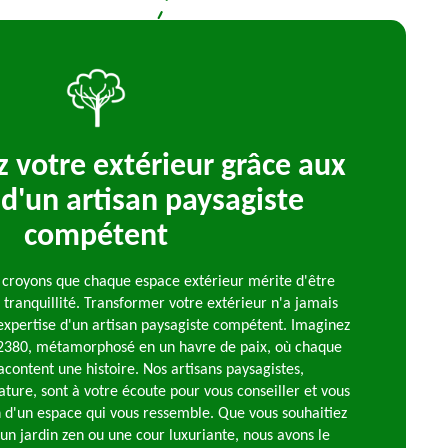
 votre extérieur grâce aux
 d'un artisan paysagiste
compétent
s croyons que chaque espace extérieur mérite d'être
 tranquillité. Transformer votre extérieur n'a jamais
l'expertise d'un artisan paysagiste compétent. Imaginez
 12380, métamorphosé en un havre de paix, où chaque
acontent une histoire. Nos artisans paysagistes,
nature, sont à votre écoute pour vous conseiller et vous
n d'un espace qui vous ressemble. Que vous souhaitiez
un jardin zen ou une cour luxuriante, nous avons le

================

Task brief: Look for the line that contains "s croyons que" in the listing above. Set down that line and each line after it, ending with the last one.

Output for this task:
s croyons que chaque espace extérieur mérite d'être
 tranquillité. Transformer votre extérieur n'a jamais
l'expertise d'un artisan paysagiste compétent. Imaginez
 12380, métamorphosé en un havre de paix, où chaque
acontent une histoire. Nos artisans paysagistes,
nature, sont à votre écoute pour vous conseiller et vous
n d'un espace qui vous ressemble. Que vous souhaitiez
un jardin zen ou une cour luxuriante, nous avons le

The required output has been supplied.